■ ACTION ITEM:
Look through the listing below for the string "naar". Show each line where it occurs.

■ RECORDS SHOWN:

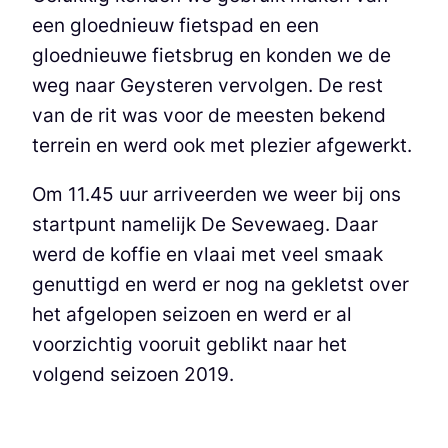
een gloednieuw fietspad en een
gloednieuwe fietsbrug en konden we de
weg naar Geysteren vervolgen. De rest
van de rit was voor de meesten bekend
terrein en werd ook met plezier afgewerkt.
Om 11.45 uur arriveerden we weer bij ons
startpunt namelijk De Sevewaeg. Daar
werd de koffie en vlaai met veel smaak
genuttigd en werd er nog na gekletst over
het afgelopen seizoen en werd er al
voorzichtig vooruit geblikt naar het
volgend seizoen 2019.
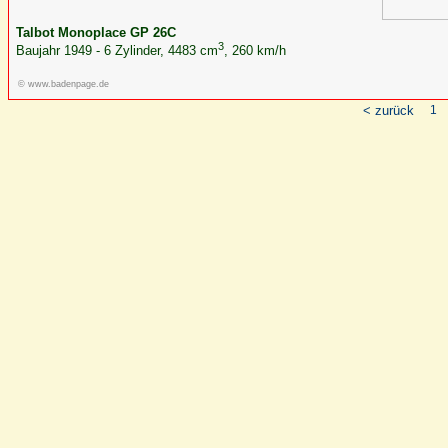
Talbot Monoplace GP 26C
3
Baujahr 1949 - 6 Zylinder, 4483 cm
, 260 km/h
© www.badenpage.de
< zurück
1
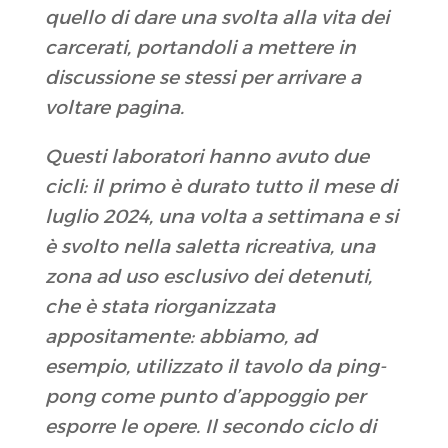
quello di dare una svolta alla vita dei
carcerati, portandoli a mettere in
discussione se stessi per arrivare a
voltare pagina.
Questi laboratori hanno avuto due
cicli: il primo è durato tutto il mese di
luglio 2024, una volta a settimana e si
è svolto nella saletta ricreativa, una
zona ad uso esclusivo dei detenuti,
che è stata riorganizzata
appositamente: abbiamo, ad
esempio, utilizzato il tavolo da ping-
pong come punto d’appoggio per
esporre le opere. Il secondo ciclo di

■ ANSWER SECTION:
weg naar Geysteren vervolgen. De rest
voorzichtig vooruit geblikt naar het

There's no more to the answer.